Tony Schneider with the health department said he received approval for the septic system at the possible EMS location in Delaware. Schneider said the property was approved for a mound system; however, a neighboring property was approved with a trench system. Schneider was instructed to check with the State on how to appeal this decision based on the approval of a trench system on the property next to the proposed site.
Ripley County EMS has a couple of Chase vehicles that have high miles needing replaced. EMS Director Jim Corbin requested permission from commissioners to begin looking while money is in the budget, as opposed to waiting until next year when the budget will be cut. Corbin also talked about requests from local rescue units for additional funding or a lesser charge from the county for EMS assistance on their runs. One suggestion Corbin offered was looking into paying per run. Commissioner Gary Stutler asked Corbin for a copy of the EMS road budget. Corbin said he is waiting on some of the departments and would provide them when complete.

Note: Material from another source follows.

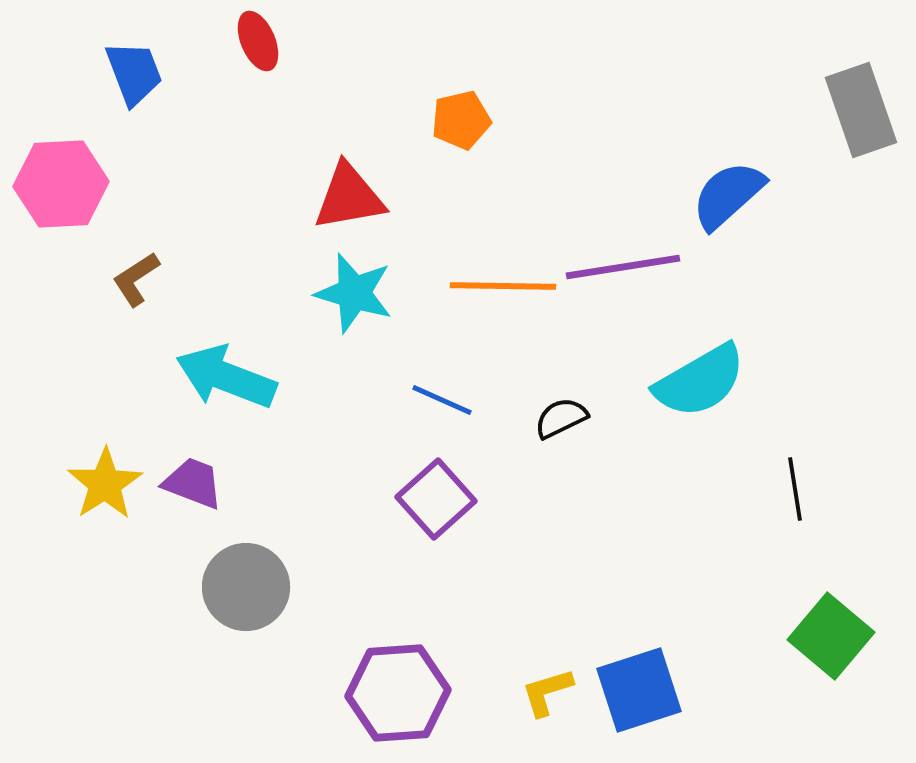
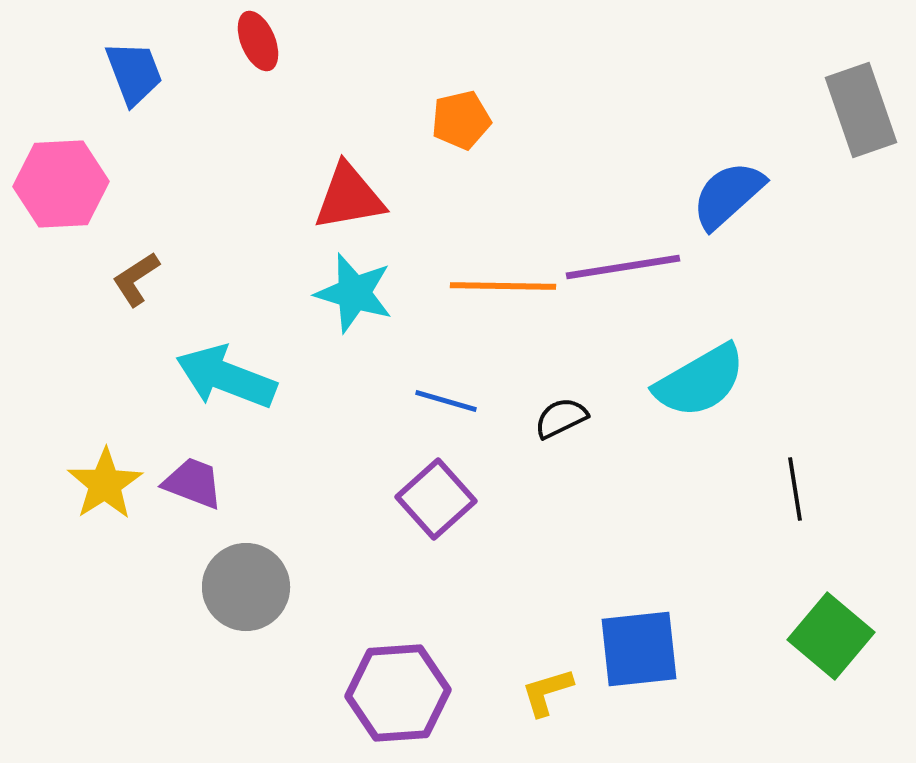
blue line: moved 4 px right, 1 px down; rotated 8 degrees counterclockwise
blue square: moved 41 px up; rotated 12 degrees clockwise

Corbin also presented a job application from Amber Knueven for an advanced EMT position. Corbin said he has known Knueven for a while and is confident she is a good candidate for the position. Commissioners asked Corbin if proper hiring procedure was followed, to which Corbin said it was. The request was approved.
Mary Ann Gay, Osgood town attorney, approached commissioners as a citizen with an issue on a road from Versailles leading to the Busching Covered Bridge. Gay said the firm installing cable in that area had not repaired ditches and water was running across the road and undercutting the edges. Commissioners told her they would have the highway department look into the issue.
Milan town resident Luscill Sparks came before commissioners to request help in dealing with a house next to his being overgrown with poison ivy. He explained that his wife is highly allergic and cannot enjoy being out in her yard, because she requires medical attention every time she breathes it or comes into contact with it. Commissioners explained because the property is in the Town of Milan, he should approach the town council, as they hold jurisdiction. Sparks said he had done so and felt ridiculed.
He also said he contacted the health department and planning department, but did not get any help. Ertel advised Sparks to file a nuisance suit or call planning and zoning to see if a violation could be issued.
Foreman Kissell with the highway department asked commissioners who is responsible for paying for a pre-employment drug screen. Commissioners informed Kissell that if the prospective employee passes, the county reimburses the new hire.
Other business discussed included:
Prosecutor Ric Hertel was given approval to hire Wendy Meyer to replace Brenda Wilson who recently retired.
The design specs and prints drawn by Schroeder and Associates P.C. for Bridge No. 112 in the Napoleon area were presented by Darrell Smith of CPI. These will be used for quotes that are due by 10 a.m. on August 5.
Commissioners approved bidding a single-axle dump truck for the bridge crew to purchase this year.
Commissioners approved the 2014 Inter-Local Agreement with the Ripley County Economic Development Corporation for consideration.
The next meeting of the Ripley County Commissioners was held Monday, Aug. 5. Look for coverage of the meeting in an upcoming issue. The next commissioner’s meeting will be held at 7 a.m. on August. 19.